SOURCE DATA >>

-- -- --

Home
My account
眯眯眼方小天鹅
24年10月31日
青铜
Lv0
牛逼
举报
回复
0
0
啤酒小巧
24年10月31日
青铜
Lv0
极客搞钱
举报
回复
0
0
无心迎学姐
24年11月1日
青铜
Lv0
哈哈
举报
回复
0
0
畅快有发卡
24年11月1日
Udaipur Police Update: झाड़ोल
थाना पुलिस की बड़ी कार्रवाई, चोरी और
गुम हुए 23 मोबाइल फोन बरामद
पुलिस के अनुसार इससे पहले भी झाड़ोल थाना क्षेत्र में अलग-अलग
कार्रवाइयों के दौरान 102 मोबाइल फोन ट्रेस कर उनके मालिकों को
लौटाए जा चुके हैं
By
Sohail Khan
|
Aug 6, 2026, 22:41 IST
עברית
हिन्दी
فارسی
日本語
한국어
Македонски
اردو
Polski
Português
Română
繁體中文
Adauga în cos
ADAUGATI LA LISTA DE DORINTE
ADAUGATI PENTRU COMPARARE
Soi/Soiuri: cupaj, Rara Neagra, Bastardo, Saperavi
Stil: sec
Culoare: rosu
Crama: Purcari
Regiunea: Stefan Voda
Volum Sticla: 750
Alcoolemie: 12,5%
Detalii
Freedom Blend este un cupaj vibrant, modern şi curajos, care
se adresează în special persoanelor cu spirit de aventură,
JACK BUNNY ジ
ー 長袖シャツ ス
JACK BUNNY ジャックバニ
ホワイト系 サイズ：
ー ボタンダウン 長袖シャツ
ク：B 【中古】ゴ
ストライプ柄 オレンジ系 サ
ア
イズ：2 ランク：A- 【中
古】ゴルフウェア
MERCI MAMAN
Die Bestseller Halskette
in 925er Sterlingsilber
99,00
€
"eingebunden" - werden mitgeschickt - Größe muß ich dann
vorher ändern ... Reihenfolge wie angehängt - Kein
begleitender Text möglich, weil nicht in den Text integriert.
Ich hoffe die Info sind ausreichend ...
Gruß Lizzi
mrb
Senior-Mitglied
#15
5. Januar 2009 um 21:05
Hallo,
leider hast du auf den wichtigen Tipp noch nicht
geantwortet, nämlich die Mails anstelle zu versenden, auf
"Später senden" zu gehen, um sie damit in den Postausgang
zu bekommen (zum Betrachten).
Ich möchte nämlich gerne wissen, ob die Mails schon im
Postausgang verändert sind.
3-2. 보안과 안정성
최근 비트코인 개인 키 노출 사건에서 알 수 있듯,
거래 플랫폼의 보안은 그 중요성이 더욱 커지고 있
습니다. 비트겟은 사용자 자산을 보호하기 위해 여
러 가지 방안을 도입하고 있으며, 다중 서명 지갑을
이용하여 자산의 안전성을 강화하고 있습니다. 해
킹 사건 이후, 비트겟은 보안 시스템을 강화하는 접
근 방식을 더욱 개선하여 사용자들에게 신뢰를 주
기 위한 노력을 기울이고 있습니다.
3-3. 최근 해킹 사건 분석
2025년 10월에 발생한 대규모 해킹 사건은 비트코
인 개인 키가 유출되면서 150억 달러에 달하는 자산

-- -- --

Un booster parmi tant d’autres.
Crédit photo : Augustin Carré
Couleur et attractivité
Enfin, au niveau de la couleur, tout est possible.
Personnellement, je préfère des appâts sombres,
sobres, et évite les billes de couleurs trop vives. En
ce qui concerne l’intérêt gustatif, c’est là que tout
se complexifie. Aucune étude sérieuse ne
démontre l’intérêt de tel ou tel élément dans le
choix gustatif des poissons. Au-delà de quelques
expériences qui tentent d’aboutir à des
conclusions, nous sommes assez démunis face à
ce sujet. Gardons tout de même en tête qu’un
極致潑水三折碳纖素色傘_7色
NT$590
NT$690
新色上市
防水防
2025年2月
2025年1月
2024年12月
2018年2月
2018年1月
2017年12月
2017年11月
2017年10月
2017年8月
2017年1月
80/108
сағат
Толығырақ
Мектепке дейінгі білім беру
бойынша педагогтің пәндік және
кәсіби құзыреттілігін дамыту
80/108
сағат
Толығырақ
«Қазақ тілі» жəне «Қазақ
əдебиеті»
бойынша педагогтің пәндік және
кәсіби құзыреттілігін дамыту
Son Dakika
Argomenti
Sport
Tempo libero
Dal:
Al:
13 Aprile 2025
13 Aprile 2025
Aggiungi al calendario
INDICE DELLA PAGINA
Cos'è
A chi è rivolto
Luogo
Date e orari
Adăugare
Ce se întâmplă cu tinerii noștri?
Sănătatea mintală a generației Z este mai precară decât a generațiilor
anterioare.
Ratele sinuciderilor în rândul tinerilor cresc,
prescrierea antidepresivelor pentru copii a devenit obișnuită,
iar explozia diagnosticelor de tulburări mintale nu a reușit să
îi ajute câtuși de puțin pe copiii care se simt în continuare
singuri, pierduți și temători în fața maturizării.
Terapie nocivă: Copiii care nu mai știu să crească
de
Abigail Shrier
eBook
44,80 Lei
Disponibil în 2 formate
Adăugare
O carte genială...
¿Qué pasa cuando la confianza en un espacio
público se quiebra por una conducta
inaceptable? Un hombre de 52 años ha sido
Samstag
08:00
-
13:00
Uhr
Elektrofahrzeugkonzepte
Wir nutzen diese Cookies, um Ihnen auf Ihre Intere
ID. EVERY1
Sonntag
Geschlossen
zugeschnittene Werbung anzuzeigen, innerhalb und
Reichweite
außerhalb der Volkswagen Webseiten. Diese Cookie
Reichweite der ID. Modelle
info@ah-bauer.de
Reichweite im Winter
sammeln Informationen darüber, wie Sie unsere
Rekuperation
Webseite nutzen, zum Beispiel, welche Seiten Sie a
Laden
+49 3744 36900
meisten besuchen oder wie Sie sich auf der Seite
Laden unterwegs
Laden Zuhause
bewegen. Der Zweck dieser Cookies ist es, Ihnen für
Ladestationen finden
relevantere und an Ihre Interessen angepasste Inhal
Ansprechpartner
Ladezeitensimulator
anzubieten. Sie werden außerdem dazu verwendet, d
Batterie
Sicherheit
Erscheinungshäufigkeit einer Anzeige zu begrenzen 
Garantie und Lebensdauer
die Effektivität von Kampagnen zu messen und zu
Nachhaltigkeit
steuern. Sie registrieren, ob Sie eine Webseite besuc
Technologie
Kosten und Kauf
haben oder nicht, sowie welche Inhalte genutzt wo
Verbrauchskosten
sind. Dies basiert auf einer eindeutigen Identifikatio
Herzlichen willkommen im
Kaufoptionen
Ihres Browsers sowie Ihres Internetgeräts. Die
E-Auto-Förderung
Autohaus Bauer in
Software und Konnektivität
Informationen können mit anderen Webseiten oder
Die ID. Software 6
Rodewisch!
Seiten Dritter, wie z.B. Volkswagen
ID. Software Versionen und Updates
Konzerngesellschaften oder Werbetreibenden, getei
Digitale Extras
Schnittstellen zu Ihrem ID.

-- -- --

EXERCISE DETAILS >>
Begin with the line that has "meisten besuchen oder" in the listing above and end after the line that has "Schnittstellen zu Ihrem ID."; output those lines exactly.

WRITTEN RESPONSE >>
meisten besuchen oder wie Sie sich auf der Seite
Laden unterwegs
Laden Zuhause
bewegen. Der Zweck dieser Cookies ist es, Ihnen für
Ladestationen finden
relevantere und an Ihre Interessen angepasste Inhal
Ansprechpartner
Ladezeitensimulator
anzubieten. Sie werden außerdem dazu verwendet, d
Batterie
Sicherheit
Erscheinungshäufigkeit einer Anzeige zu begrenzen 
Garantie und Lebensdauer
die Effektivität von Kampagnen zu messen und zu
Nachhaltigkeit
steuern. Sie registrieren, ob Sie eine Webseite besuc
Technologie
Kosten und Kauf
haben oder nicht, sowie welche Inhalte genutzt wo
Verbrauchskosten
sind. Dies basiert auf einer eindeutigen Identifikatio
Herzlichen willkommen im
Kaufoptionen
Ihres Browsers sowie Ihres Internetgeräts. Die
E-Auto-Förderung
Autohaus Bauer in
Software und Konnektivität
Informationen können mit anderen Webseiten oder
Die ID. Software 6
Rodewisch!
Seiten Dritter, wie z.B. Volkswagen
ID. Software Versionen und Updates
Konzerngesellschaften oder Werbetreibenden, getei
Digitale Extras
Schnittstellen zu Ihrem ID.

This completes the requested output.